US cancels visas for board of Costa Rica newspaper critical of Trump ally

Rodrigo Chaves waving and his wife smiling
Costa Rica’s president, Rodrigo Chaves, with his wife, Signe Zeicate. Since taking office, Chaves has accused La Nación of being ‘political assassins’. Photograph: Gustavo Garello/AP

The US state department has cancelled tourist visas for more than half of the board members of Costa Rica’s leading national newspaper, La Nación, which has been a critical voice against the country’s president, Rodrigo Chaves, an ally of Donald Trump.

During Chaves’s 2022 presidential campaign, La Nación published several articles documenting allegations of sexual harassment against him that had forced him out of his job at the World Bank. The paper also reported on allegations of illegal campaign financing, which Chaves denied.

Since taking office, Chaves has been extremely critical of La Nación, accusing it of being “despicable press” and “political assassins”. He also targeted the newspaper financially by withdrawing a sanitation permit for an event space run by the organisation’s parent company.
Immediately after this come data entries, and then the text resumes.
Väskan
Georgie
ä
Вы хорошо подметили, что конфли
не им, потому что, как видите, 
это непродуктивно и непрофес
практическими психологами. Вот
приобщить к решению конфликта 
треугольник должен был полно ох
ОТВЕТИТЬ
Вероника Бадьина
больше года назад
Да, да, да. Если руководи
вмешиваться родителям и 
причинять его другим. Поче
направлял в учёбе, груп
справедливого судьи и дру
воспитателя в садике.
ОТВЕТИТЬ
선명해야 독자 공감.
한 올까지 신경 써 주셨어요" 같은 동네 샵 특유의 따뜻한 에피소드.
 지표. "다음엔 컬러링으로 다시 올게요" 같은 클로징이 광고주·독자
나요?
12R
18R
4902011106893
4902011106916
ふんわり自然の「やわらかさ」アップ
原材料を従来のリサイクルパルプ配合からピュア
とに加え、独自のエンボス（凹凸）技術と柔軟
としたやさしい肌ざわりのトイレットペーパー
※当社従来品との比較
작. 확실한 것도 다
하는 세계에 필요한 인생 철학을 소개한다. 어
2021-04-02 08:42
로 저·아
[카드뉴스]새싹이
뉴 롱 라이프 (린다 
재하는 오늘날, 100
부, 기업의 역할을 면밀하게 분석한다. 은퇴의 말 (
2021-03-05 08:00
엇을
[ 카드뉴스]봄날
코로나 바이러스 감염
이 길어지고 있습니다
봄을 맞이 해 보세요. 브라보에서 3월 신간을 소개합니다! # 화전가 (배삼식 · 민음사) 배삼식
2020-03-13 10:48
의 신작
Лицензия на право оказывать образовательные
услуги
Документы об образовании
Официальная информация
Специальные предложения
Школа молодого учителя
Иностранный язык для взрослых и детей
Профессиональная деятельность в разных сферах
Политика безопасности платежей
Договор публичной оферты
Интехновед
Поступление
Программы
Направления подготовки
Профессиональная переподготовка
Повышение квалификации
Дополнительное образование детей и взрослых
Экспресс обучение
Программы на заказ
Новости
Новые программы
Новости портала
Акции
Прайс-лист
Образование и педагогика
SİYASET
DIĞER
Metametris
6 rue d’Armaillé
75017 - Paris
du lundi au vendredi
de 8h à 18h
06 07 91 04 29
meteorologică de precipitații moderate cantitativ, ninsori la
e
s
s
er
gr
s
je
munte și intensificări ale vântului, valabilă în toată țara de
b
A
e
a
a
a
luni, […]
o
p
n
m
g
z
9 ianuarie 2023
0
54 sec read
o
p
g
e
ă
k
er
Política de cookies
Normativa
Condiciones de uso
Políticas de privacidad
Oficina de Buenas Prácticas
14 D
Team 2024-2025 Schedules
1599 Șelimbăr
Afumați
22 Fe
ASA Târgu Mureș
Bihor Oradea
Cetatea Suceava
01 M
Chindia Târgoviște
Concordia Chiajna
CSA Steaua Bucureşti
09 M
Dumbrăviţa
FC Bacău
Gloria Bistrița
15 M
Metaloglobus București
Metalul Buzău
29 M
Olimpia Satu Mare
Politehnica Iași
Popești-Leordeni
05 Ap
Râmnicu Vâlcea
At the same time, Chaves has become a close ally of the US president. Last month, he agreed that Costa Rica would receive up to 25 deported migrants a week from the US. Chaves also participated in Trump’s Shield of the Americas summit and closed the Costa Rican embassy in Havana.
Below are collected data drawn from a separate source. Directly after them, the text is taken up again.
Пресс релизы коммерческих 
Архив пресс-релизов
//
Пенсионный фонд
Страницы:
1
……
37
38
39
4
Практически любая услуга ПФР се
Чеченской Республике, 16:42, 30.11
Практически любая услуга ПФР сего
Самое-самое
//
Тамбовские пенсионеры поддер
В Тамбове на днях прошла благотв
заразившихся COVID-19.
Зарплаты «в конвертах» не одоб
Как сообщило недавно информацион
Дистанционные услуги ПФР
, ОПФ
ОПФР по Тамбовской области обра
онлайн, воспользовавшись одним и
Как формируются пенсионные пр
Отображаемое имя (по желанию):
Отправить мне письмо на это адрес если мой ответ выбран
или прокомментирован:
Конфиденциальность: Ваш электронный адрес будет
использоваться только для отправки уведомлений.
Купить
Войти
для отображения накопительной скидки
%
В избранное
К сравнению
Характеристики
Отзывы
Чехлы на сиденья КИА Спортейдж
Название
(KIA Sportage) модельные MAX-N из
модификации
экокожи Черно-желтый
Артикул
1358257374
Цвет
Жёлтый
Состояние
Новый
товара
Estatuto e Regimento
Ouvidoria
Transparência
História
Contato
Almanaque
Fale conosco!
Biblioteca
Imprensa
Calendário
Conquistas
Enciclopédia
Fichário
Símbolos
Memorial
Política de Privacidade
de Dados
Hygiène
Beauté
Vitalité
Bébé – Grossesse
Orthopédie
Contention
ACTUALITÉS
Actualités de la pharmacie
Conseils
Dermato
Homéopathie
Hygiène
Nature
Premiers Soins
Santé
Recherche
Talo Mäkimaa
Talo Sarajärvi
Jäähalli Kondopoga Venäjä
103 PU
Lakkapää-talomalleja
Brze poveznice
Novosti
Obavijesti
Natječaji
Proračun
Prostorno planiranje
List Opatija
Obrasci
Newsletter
Now, the ties between the two governments appear to have led to La Nación’s board members being barred from entering the US.

“This is completely unprecedented,” Pedro Abreu, the president of the board of La Nación, said via email. “We see it as an indirect attack on press freedom because of the effect it can have on an independent media outlet and on those who have the institutional responsibility to protect it.”

Abreu said five of the paper’s seven board members had had their visas revoked, while the other two held passports from countries that do not require a visa to enter the US.

Analysts say the move by Washington could have an immediate chilling effect in Costa Rica. “It’s extremely serious,” said Felipe Alpízar, the coordinator of the Observatory of American Politics at the University of Costa Rica. “It’s the United States eroding the foundations of political discussion in Costa Rica, of freedom of expression, of freedom of the press.”

The state department did not immediately respond to a request for comment.

The members of La Nacion’s board are just the latest in a long list of Costa Ricans targeted by Washington. Mauricio Herrera, a former Costa Rican communications minister, said: “This didn’t happen in a vacuum; there’s a persistent pattern. There’ve been a number of individuals whose visas have been revoked because they are political opponents or critics of the government.”

Among them is Óscar Arias, twice president of Costa Rica and a Nobel peace prize laureate. Washington also banned Arias’s brother, Rodrigo, the president of the legislative assembly and a supreme court justice.

The visa restrictions began not long after the US secretary of state, Marco Rubio, visited Costa Rica last year and praised Chaves for a decree that in effect barred Chinese companies from Costa Rica’s 5G network rollout.

Rubio told Chaves: “We’re going to try to work in cooperation with you. To impose costs on those within the country who use their positions of authority to undermine the interests of the people of Costa Rica.”

Weeks later, opposition members who had criticised Chaves’s decree found their visas revoked.

Chaves will step down later this week and be replaced by his handpicked successor, Laura Fernández. Analysts fear attacks against the opposition will only increase under her presidency.

Herrera said: “My fear is that in the near future they will revoke visas of opposition members of parliament and the rectors of public universities. I would like to think that this is going to stop, but nothing indicates that it will.”